EXERCISE OBJECTIVE —
You are to retype all of the data exactly as it appears.

[Opening DATASET ENTRIES section]

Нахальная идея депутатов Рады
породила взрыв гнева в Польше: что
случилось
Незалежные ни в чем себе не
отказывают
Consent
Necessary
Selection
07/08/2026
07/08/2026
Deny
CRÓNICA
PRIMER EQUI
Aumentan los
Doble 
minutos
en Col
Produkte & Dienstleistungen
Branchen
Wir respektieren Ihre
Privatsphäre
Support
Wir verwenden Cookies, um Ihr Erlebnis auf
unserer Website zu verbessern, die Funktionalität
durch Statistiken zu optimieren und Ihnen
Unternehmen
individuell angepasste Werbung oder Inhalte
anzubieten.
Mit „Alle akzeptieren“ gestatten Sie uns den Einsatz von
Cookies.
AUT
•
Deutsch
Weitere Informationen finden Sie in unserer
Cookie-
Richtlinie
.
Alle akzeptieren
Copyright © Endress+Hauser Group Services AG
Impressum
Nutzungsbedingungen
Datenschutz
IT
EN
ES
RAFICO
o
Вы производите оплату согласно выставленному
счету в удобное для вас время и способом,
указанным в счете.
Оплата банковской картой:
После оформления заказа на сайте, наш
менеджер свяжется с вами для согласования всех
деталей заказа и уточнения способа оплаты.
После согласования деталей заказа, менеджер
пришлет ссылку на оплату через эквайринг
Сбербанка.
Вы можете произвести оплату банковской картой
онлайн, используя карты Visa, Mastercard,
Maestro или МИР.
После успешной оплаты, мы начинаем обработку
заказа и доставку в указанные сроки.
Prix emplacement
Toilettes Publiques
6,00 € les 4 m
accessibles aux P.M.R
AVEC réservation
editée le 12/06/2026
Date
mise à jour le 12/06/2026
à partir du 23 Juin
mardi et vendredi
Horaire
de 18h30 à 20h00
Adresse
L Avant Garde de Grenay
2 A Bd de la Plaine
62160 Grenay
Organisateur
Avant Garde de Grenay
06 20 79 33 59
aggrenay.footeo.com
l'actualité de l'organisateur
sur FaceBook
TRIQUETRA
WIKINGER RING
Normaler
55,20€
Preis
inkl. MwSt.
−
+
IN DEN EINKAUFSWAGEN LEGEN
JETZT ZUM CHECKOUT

[Closing DATASET ENTRIES section]

RESULT OF THE TASK —
Нахальная идея депутатов Рады
породила взрыв гнева в Польше: что
случилось
Незалежные ни в чем себе не
отказывают
Consent
Necessary
Selection
07/08/2026
07/08/2026
Deny
CRÓNICA
PRIMER EQUI
Aumentan los
Doble 
minutos
en Col
Produkte & Dienstleistungen
Branchen
Wir respektieren Ihre
Privatsphäre
Support
Wir verwenden Cookies, um Ihr Erlebnis auf
unserer Website zu verbessern, die Funktionalität
durch Statistiken zu optimieren und Ihnen
Unternehmen
individuell angepasste Werbung oder Inhalte
anzubieten.
Mit „Alle akzeptieren“ gestatten Sie uns den Einsatz von
Cookies.
AUT
•
Deutsch
Weitere Informationen finden Sie in unserer
Cookie-
Richtlinie
.
Alle akzeptieren
Copyright © Endress+Hauser Group Services AG
Impressum
Nutzungsbedingungen
Datenschutz
IT
EN
ES
RAFICO
o
Вы производите оплату согласно выставленному
счету в удобное для вас время и способом,
указанным в счете.
Оплата банковской картой:
После оформления заказа на сайте, наш
менеджер свяжется с вами для согласования всех
деталей заказа и уточнения способа оплаты.
После согласования деталей заказа, менеджер
пришлет ссылку на оплату через эквайринг
Сбербанка.
Вы можете произвести оплату банковской картой
онлайн, используя карты Visa, Mastercard,
Maestro или МИР.
После успешной оплаты, мы начинаем обработку
заказа и доставку в указанные сроки.
Prix emplacement
Toilettes Publiques
6,00 € les 4 m
accessibles aux P.M.R
AVEC réservation
editée le 12/06/2026
Date
mise à jour le 12/06/2026
à partir du 23 Juin
mardi et vendredi
Horaire
de 18h30 à 20h00
Adresse
L Avant Garde de Grenay
2 A Bd de la Plaine
62160 Grenay
Organisateur
Avant Garde de Grenay
06 20 79 33 59
aggrenay.footeo.com
l'actualité de l'organisateur
sur FaceBook
TRIQUETRA
WIKINGER RING
Normaler
55,20€
Preis
inkl. MwSt.
−
+
IN DEN EINKAUFSWAGEN LEGEN
JETZT ZUM CHECKOUT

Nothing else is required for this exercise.